Entries provided:
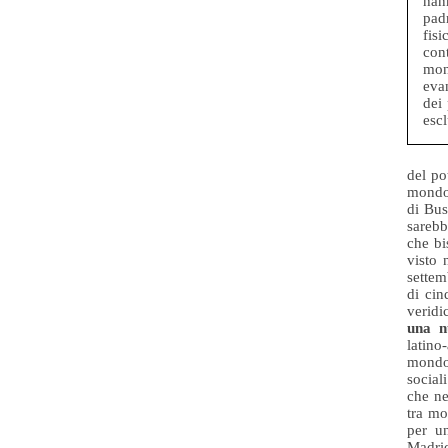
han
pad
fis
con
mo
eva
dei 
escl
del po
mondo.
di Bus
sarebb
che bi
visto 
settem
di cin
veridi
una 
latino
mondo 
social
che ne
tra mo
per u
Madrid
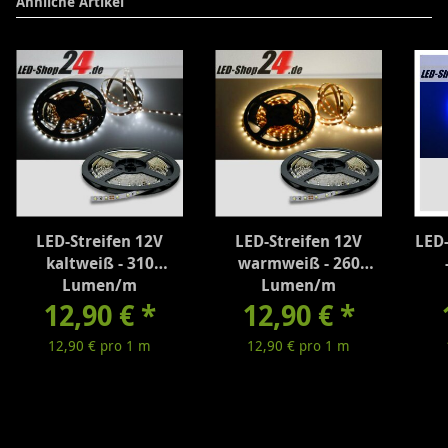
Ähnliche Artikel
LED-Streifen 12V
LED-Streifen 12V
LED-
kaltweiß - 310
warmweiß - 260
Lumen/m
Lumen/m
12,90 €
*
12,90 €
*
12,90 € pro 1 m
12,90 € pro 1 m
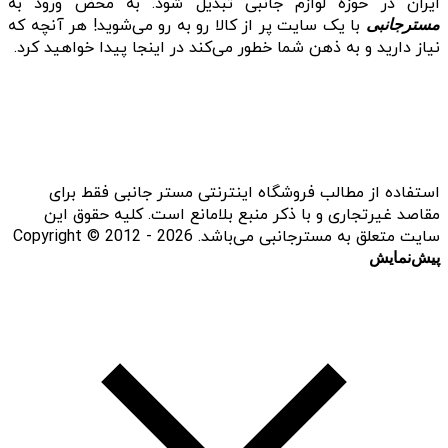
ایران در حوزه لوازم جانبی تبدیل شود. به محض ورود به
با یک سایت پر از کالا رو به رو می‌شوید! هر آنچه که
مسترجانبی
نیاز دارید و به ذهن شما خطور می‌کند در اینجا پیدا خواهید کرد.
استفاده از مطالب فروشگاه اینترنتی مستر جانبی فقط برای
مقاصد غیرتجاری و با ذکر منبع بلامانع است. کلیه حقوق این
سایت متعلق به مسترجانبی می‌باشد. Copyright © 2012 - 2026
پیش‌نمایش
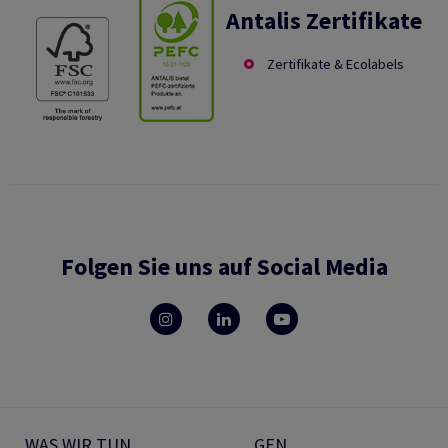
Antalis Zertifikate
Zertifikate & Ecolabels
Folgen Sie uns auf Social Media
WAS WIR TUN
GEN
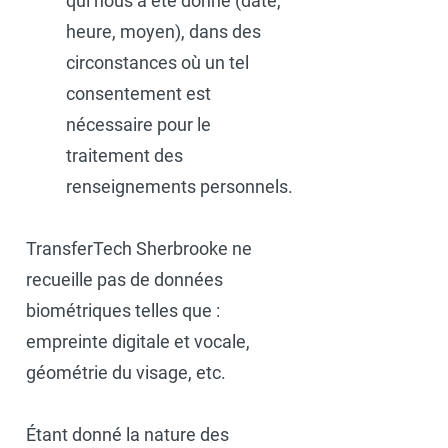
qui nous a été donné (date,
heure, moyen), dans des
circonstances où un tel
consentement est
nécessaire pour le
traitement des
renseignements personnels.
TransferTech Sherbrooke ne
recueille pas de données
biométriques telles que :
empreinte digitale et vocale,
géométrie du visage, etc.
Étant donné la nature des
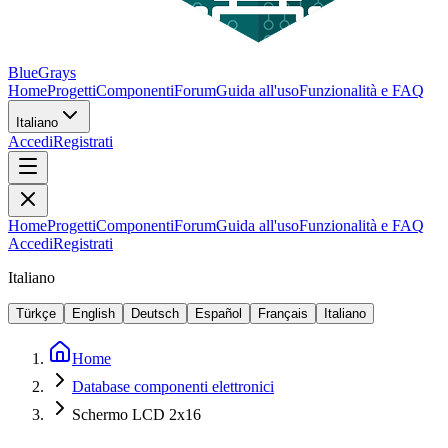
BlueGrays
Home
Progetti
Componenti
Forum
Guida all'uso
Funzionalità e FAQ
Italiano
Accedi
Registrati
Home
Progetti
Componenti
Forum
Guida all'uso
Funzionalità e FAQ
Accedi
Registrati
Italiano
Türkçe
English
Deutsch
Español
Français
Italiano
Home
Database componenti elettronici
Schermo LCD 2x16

Problem requirements:
Could the data above be repeated exactly, with every picture dropped?

Answer space:
han
pad
fis
con
mo
eva
dei 
escl
del po
mondo.
di Bus
sarebb
che bi
visto 
settem
di cin
veridi
una 
latino
mondo 
social
che ne
tra mo
per u
Madrid
Ähnliche Artikel
LED-Streifen 12V
LED-Streifen 12V
LED-
kaltweiß - 310
warmweiß - 260
Lumen/m
Lumen/m
12,90 €
*
12,90 €
*
12,90 € pro 1 m
12,90 € pro 1 m
ایران در حوزه لوازم جانبی تبدیل شود. به محض ورود به
با یک سایت پر از کالا رو به رو می‌شوید! هر آنچه که
مسترجانبی
نیاز دارید و به ذهن شما خطور می‌کند در اینجا پیدا خواهید کرد.
استفاده از مطالب فروشگاه اینترنتی مستر جانبی فقط برای
مقاصد غیرتجاری و با ذکر منبع بلامانع است. کلیه حقوق این
سایت متعلق به مسترجانبی می‌باشد. Copyright © 2012 - 2026
پیش‌نمایش
Antalis Zertifikate
Zertifikate & Ecolabels
Folgen Sie uns auf Social Media
WAS WIR TUN
GEN
qui nous a été donné (date,
heure, moyen), dans des
circonstances où un tel
consentement est
nécessaire pour le
traitement des
renseignements personnels.
TransferTech Sherbrooke ne
recueille pas de données
biométriques telles que :
empreinte digitale et vocale,
géométrie du visage, etc.
Étant donné la nature des
BlueGrays
Home
Progetti
Componenti
Forum
Guida all'uso
Funzionalità e FAQ
Italiano
Accedi
Registrati
Home
Progetti
Componenti
Forum
Guida all'uso
Funzionalità e FAQ
Accedi
Registrati
Italiano
Türkçe
English
Deutsch
Español
Français
Italiano
Home
Database componenti elettronici
Schermo LCD 2x16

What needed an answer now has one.